The economy is doing its part to help companies succeed. According to the Federal Reserve Bank of Atlanta, third quarter GDP is expected to grow 5.1%, quite a jump from the second quarter’s 2.1%. The granular data seems to confirm that growth, with total retail sales advancing 0.7% in September from the prior month while August saw growth revised up to 0.9%. The September advance was broad based, with strong advances for online shopping, cars, health and personal care, gasoline and restaurants and bars.
Consumers have money to spend because the employment market continues to surprise to the upside, with employers adding 336,000 jobs in September. August also saw an upwardly revised 227,000 new jobs. Unemployment held steady at 3.8% as more people came off the sidelines looking for work. While the bond market didn’t take kindly to the report, initially driving up rates, the 2.5% increase in average hourly earnings is consistent with the Fed’s 2% inflation target. Job growth and increases in income provide the cash flow needed to keep consumers spending and growing the economy.
On the inflation front, the good news is that price gains have slowed markedly from the 40-year highs reached last year. However, the bad news is that progress stalled in September. The CPI rose 3.7% from a year earlier, the same pace as August but down from the 9.1% recorded in June 2022. Core prices that exclude the volatile food and energy categories rose 4.1%, down from 4.3% in August, with progress coming from services and housing cost declines.
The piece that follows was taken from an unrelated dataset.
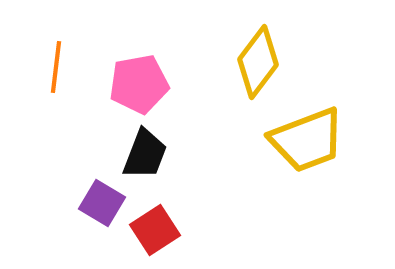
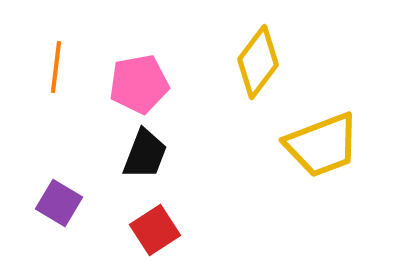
yellow trapezoid: moved 15 px right, 5 px down
purple square: moved 43 px left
Unfortunately, the uptick in energy costs, particularly oil and gas, looks to impede progress toward the Fed’s inflation goal of 2%. After the report, the 10-year Treasury yield rose 0.115%, a reaction to the market’s increased belief that the Fed will have to hike the Federal Funds rate another 0.25% from the current level of 5.25%.
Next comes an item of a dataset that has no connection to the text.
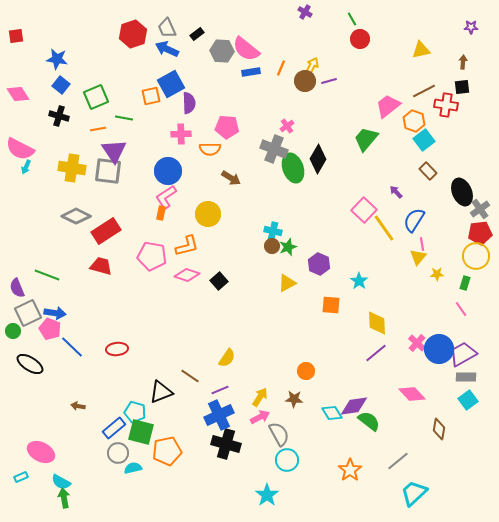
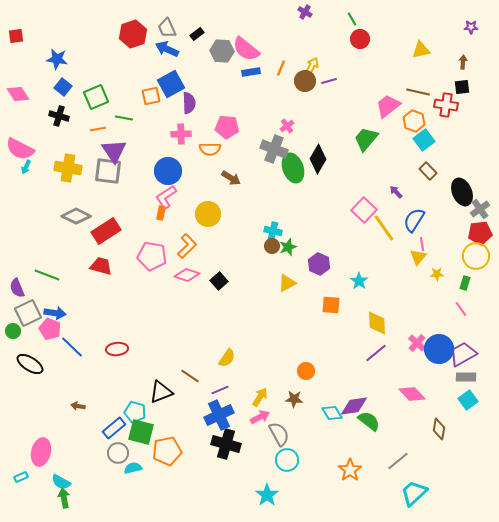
blue square at (61, 85): moved 2 px right, 2 px down
brown line at (424, 91): moved 6 px left, 1 px down; rotated 40 degrees clockwise
yellow cross at (72, 168): moved 4 px left
orange L-shape at (187, 246): rotated 30 degrees counterclockwise
pink ellipse at (41, 452): rotated 76 degrees clockwise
While the Fed and the market have coalesced around a soft-landing narrative, history suggests it is going to be very difficult to pull off. This is a particularly tricky period as growth is strong and inflation hasn’t come down enough to take additional interest rate increases off the table, opening the door to a policy mistake if the Fed overtightens.
An additional wildcard is the unprovoked attack in Israel by Hamas. Weak global growth outside the U.S. was exerting downside pressure on oil prices before the attack, but if the Israeli response in the Middle East drags Iran, the U.S. and others into a larger conflict, oil prices will likely spike and bring with it further inflationary pressures.
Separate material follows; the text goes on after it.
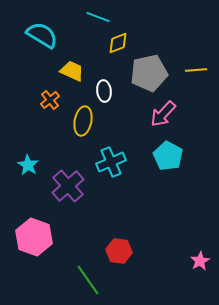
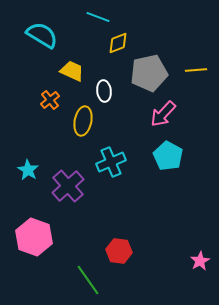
cyan star: moved 5 px down
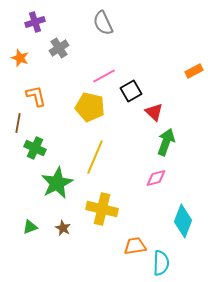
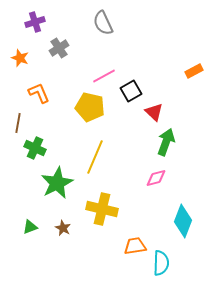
orange L-shape: moved 3 px right, 3 px up; rotated 10 degrees counterclockwise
Companies are coping with inflation, rising wages from the hot labor market and a strengthening dollar. According to the FactSet Earnings Insight report produced by John Butters, blended third quarter earnings for the S&P 500 are estimated to grow 0.4%, the first year-over-year increase since the third quarter of 2022. The largest detractor to overall earnings growth is the energy sector, expected to drop 38%, mostly from sharply lower oil prices. If that sector were excluded, the blended earnings growth rate for the S&P 500 would improve to 5.7%, in line with economic growth including inflation. Looking forward, analysts are expecting fourth quarter earnings to increase 8.1%. 2024 looks even more robust, with earnings expected to grow 12.2% as analysts are not expecting a recession and the earnings drag from the energy sector reverses.
The seven largest companies in the S&P 500 have had their day in 2023, but there are many companies that have continued to grow that haven’t drawn investor attention. Now is a good time to give these stocks a hard look.